5 years ago

Glucocorticoid resistance is reverted by LCK inhibition in pediatric T-cell acute lymphoblastic leukemia.

Silvia Bresolin, Sonia Anna Minuzzo, Giuseppe Basso, Stefano Indraccolo, Roberta Bortolozzi, Gloria Milani, Benedetta Accordi, Giorgia Capuzzo, Chiara Frasson, Elena Porcù, Marica Pinazza, Valentina Serafin
Pediatric T-acute lymphoblastic leukemia (T-ALL) patients often display resistance to glucocorticoid (GC) treatment. These patients, classified as Prednisone Poor Responders (PPR), have poorer outcome compared to the other pediatric T-ALL patients receiving a high-risk adapted therapy. Since glucocorticoids are administered to ALL patients during all the different phases of therapy, GC resistance represents an important challenge to be addressed in order to improve the outcome for these patients. Mechanisms underlying resistance are not yet fully unraveled, thus our research focused on the identification of deregulated signaling pathways to point out new targeted approaches. We first identified by Reverse Phase Protein Arrays the Lymphocyte Cell-Specific Protein-Tyrosine Kinase (LCK) as aberrantly activated in PPR patients. We showed that LCK inhibitors such as Dasatinib, Bosutinib, Nintedanib and WH-4-023 are able to induce cell death in GC resistant T-ALL cells and, remarkably, co-treatment with Dexamethasone is able to revert GC resistance even at therapeutic drug concentrations. This was confirmed by specific LCK gene silencing and ex vivo combined treatment of cells from PPR patient-derived xenografts.
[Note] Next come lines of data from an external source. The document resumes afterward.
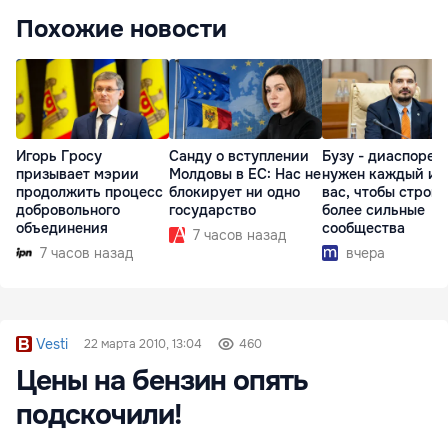
Похожие новости
Игорь Гросу
Санду о вступлении
Бузу - диаспоре:
призывает мэрии
Молдовы в ЕС: Нас не
нужен каждый из
продолжить процесс
блокирует ни одно
вас, чтобы строит
добровольного
государство
более сильные
объединения
сообщества
7 часов назад
7 часов назад
вчера
Vesti
22 марта 2010, 13:04
460
Цены на бензин опять
подскочили!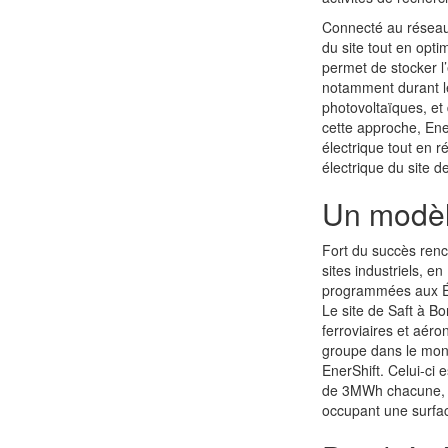
Connecté au réseau 
du site tout en opt
permet de stocker l’
notamment durant le
photovoltaïques, et 
cette approche, Ene
électrique tout en r
électrique du site 
Un modèl
Fort du succès renc
sites industriels, en
programmées aux Ét
Le site de Saft à Bo
ferroviaires et aéro
groupe dans le mon
EnerShift. Celui-ci 
de 3MWh chacune, un
occupant une surfac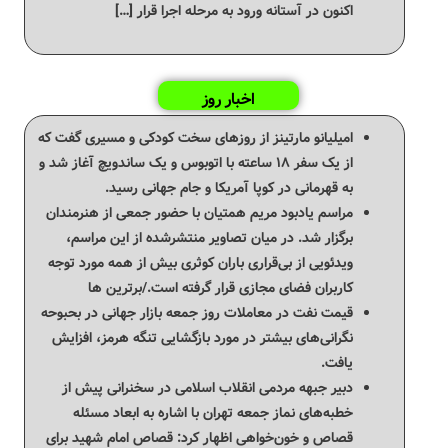
اکنون در آستانه ورود به مرحله اجرا قرار […]
اخبار روز
امیلیانو مارتینز از روزهای سخت کودکی و مسیری گفت که
از یک سفر ۱۸ ساعته با اتوبوس و یک ساندویچ آغاز شد و
به قهرمانی در کوپا آمریکا و جام جهانی رسید.
مراسم یادبود مریم همتیان با حضور جمعی از هنرمندان
برگزار شد. در میان تصاویر منتشرشده از این مراسم،
ویدئویی از بی‌قراری باران کوثری بیش از همه مورد توجه
کاربران فضای مجازی قرار گرفته است./برترین ها
قیمت نفت در معاملات روز جمعه بازار جهانی در بحبوحه
نگرانی‌های بیشتر در مورد بازگشایی تنگه هرمز، افزایش
یافت.
دبیر جبهه مردمی انقلاب اسلامی در سخنرانی پیش از
خطبه‌های نماز جمعه تهران با اشاره به ابعاد مسئله
قصاص و خون‌خواهی اظهار کرد: قصاص امام شهید برای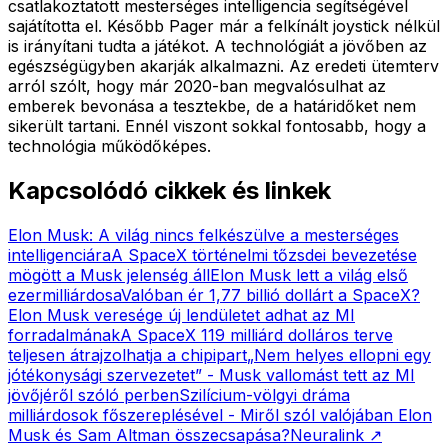
csatlakoztatott mesterséges intelligencia segítségével
sajátította el. Később Pager már a felkínált joystick nélkül
is irányítani tudta a játékot. A technológiát a jövőben az
egészségügyben akarják alkalmazni. Az eredeti ütemterv
arról szólt, hogy már 2020-ban megvalósulhat az
emberek bevonása a tesztekbe, de a határidőket nem
sikerült tartani. Ennél viszont sokkal fontosabb, hogy a
technológia működőképes.
Kapcsolódó cikkek és linkek
Elon Musk: A világ nincs felkészülve a mesterséges
intelligenciára
A SpaceX történelmi tőzsdei bevezetése
mögött a Musk jelenség áll
Elon Musk lett a világ első
ezermilliárdosa
Valóban ér 1,77 billió dollárt a SpaceX?
Elon Musk veresége új lendületet adhat az MI
forradalmának
A SpaceX 119 milliárd dolláros terve
teljesen átrajzolhatja a chipipart
„Nem helyes ellopni egy
jótékonysági szervezetet” - Musk vallomást tett az MI
jövőjéről szóló perben
Szilícium-völgyi dráma
milliárdosok főszereplésével - Miről szól valójában Elon
Musk és Sam Altman összecsapása?
Neuralink
↗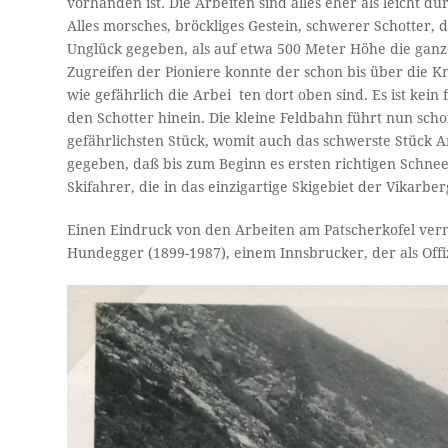
vorhanden ist. Die Arbeiten sind alles eher als leicht d
Alles morsches, bröckliges Gestein, schwerer Schotter, 
Unglück gegeben, als auf etwa 500 Meter Höhe die ganz
Zugreifen der Pioniere konnte der schon bis über die K
wie gefährlich die Arbei ­ ten dort oben sind. Es ist kei
den Schotter hinein. Die kleine Feldbahn führt nun sch
gefährlichsten Stück, womit auch das schwerste Stück A
gegeben, daß bis zum Beginn es ersten richtigen Schneef
Skifahrer, die in das einzigartige Skigebiet der Vikarb
Einen Eindruck von den Arbeiten am Patscherkofel ver
Hundegger (1899-1987), einem Innsbrucker, der als Off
Moreover, we observed that LCK hyperactivation in PPR patients upregulates the CALCINEURIN/NFAT signaling triggering to IL-4 overexpression. GC sensitive cells cultured with IL-4 display an increased resistance to Dexamethasone, while the inhibition of IL-4 signaling was able to increase GC-induced apoptosis in resistant cells. Treatment with Dexamethasone and Dasatinib resulted also able to impair engraftment of leukemia cells in vivo Our results suggest a quickly actionable approach to support conventional therapies and overcome GC resistance in pediatric T-ALL patients.